Background&objectives: Coronavirus disease 19 (COVID-19) has
been declared by World Health Organization as a global pandemic disease in
March 2020. Acute respiratory distress syndrome is frequent complication of COVID-19
disease. Tracheostomy is needed in cases of prolonged mechanical ventilation (7-10 days) in patients with acute respiratory distress
syndrome. Tracheostomies are highly aerosol generating procedures,
Otorhinolaryngologists and Health Care Workers (HCWs) are at high risk of virus
exposure. The aim of this review is to evaluate the risk of transmission of
COVID-19 during tracheostomy procedure, and to review the practical
recommendation and scope of the timing to reduce risk of transmission to HCW. Methods: PubMed database was searched between April 2020 to Jan 2021 using the terms
“Tracheostomy AND COVID-19 AND Health Care Workers”. All the articles that
shared the same aim were screened which resulted in 243 references without
duplicates. The title and abstract screening excluded further 202 studies.

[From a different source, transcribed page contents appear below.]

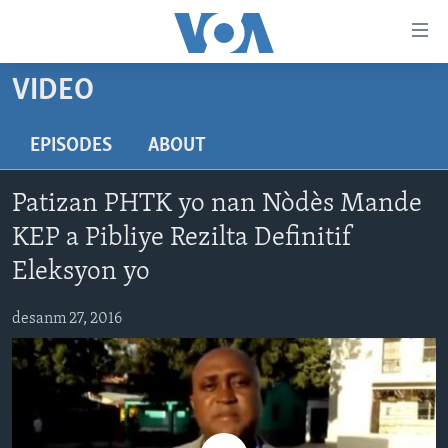
Accessibility
links
Skip
VIDEO
to
AYITI
main
LÈZETAZINI
EPISODES
ABOUT
content
AMERIK LATIN
Skip
Patizan PHTK yo nan Nòdès Mande
to
ENTÈNASYONAL
main
KEP a Pibliye Rezilta Definitif
VIDEO
Navigation
Eleksyon yo
Skip
FLASHPOINT IKRÈN
to
desanm 27, 2016
Search
Learning English
SUIV NOU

Eventually 9 full-text studies were included. Results: Five hundred and
two COVID-19 patients underwent tracheostomies during the study period. Sixty-three
percent of the procedure were done through open technique, while 37% of them
were done through percutaneous technique. Seventy-eight percent of them used
full Personal Protective Equipment (PPE) and 44.4% used Powered Air Purifying
Respirator (PAPR). Negative Pressure Rooms (NPR) were used in 67%. Conclusion: The studies showed similar negative results on HCW infection despite much
variance in using PPE. However, there should be global unified recommendations
and guidelines regarding tracheostomies in COVID-19 patients to prevent future
HCW infection.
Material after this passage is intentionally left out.